# Set max_tokens to be close to the expected value

The guidance shared in the post (below) was tested using GPT-4. It suggests that setting the max_tokens parameter close to the expected output tokens can help reduce the latency of requests.

https://learn.microsoft.com/en-us/azure/ai-services/openai/how-to/latency

The results were not conclusive, showing only minor differences between the two tests. 

It is important to consider- the intent of this technique is not to truncate responses that are longer than average. For example, if 90% of responses are less than 200 tokens, and 10% are much longer, setting the max_tokens to 200 tokens will give an improvement to response times. However, this may not give a useful response, as it will be cutoff part way. 
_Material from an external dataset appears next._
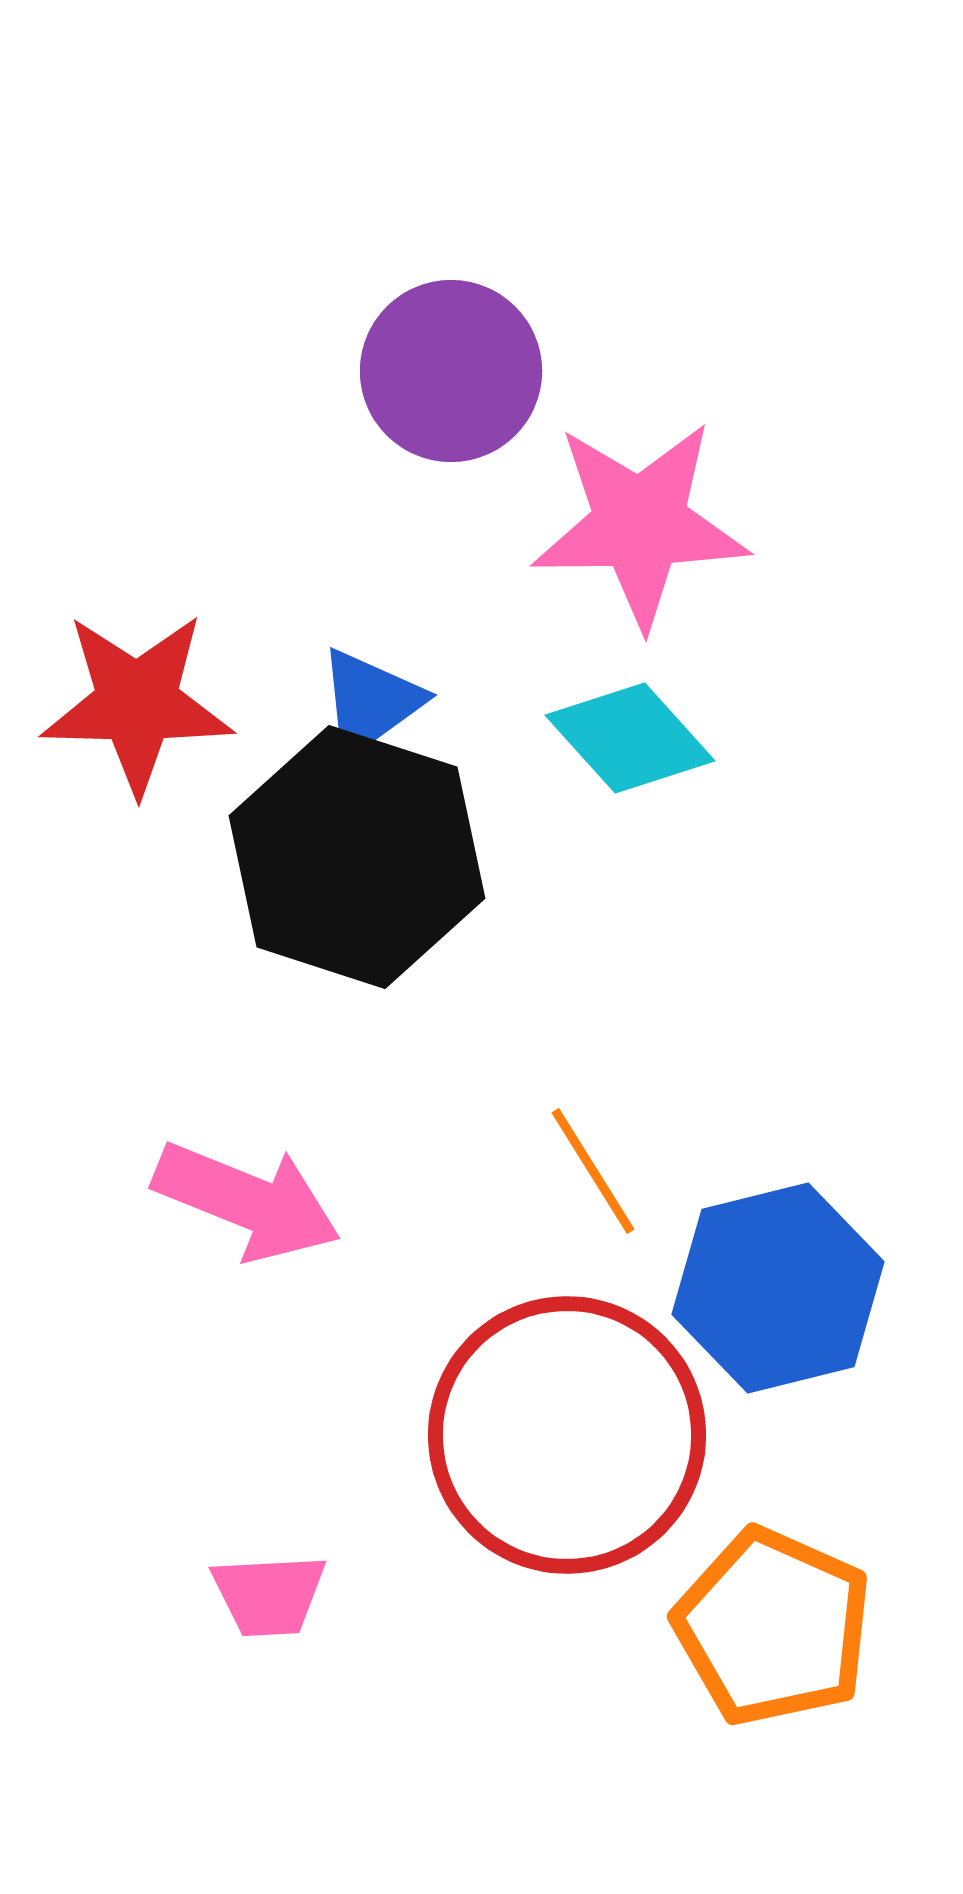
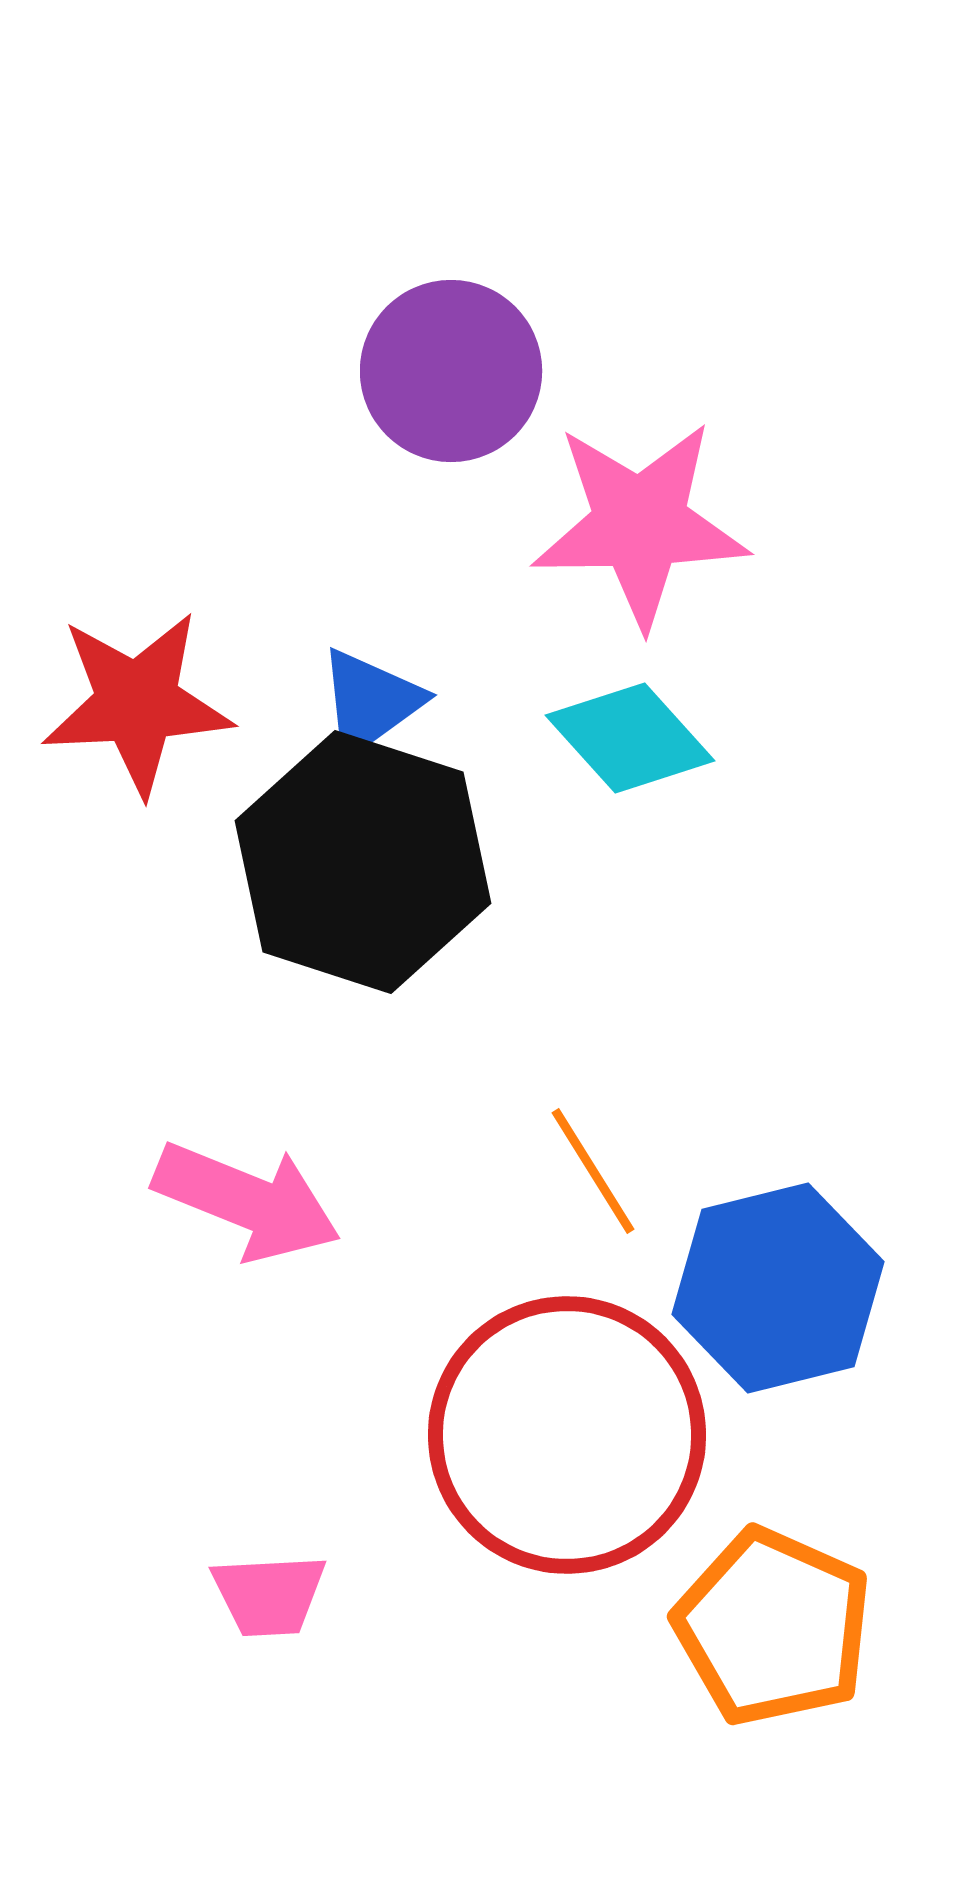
red star: rotated 4 degrees counterclockwise
black hexagon: moved 6 px right, 5 px down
The expectation is that for responses that output a number of generation tokens below the max_token thershold

If you have identified a working implementation of this technique, please submit a PR!

#### Load Helper Functions and Import Libraries

In [4]:
import datetime
import json
import time
import os
import datetime
import json
import time
from openai import AzureOpenAI
from dotenv import load_dotenv
import json
import copy
import textwrap

# Load environment variables
load_dotenv()

import os
from openai import AzureOpenAI

def aoai_call(system_message, prompt, model, max_tokens):
    client = AzureOpenAI(
        api_version=os.getenv("API_VERSION"),
        azure_endpoint=os.getenv("AZURE_ENDPOINT"),
        api_key=os.getenv("API_KEY")
    )

    start_time = time.time()

    completion = client.chat.completions.create(
        model=model,
        messages=[
            {"role": "system", "content": system_message},
            {"role": "user", "content": prompt},
        ],
        max_tokens=max_tokens
    )

    end_time = time.time()
    e2e_time = end_time - start_time

    result = json.loads(completion.model_dump_json(indent=2))
    prompt_tokens = result["usage"]["prompt_tokens"]
    completion_tokens = result["usage"]["completion_tokens"]
    completion_text = result["choices"][0]["message"]["content"]

    return result, prompt_tokens, completion_tokens, completion_text, e2e_time
model=os.getenv("MODELGPT432k")

## Use case: RAG

A simple RAG use case has been used to test this technique.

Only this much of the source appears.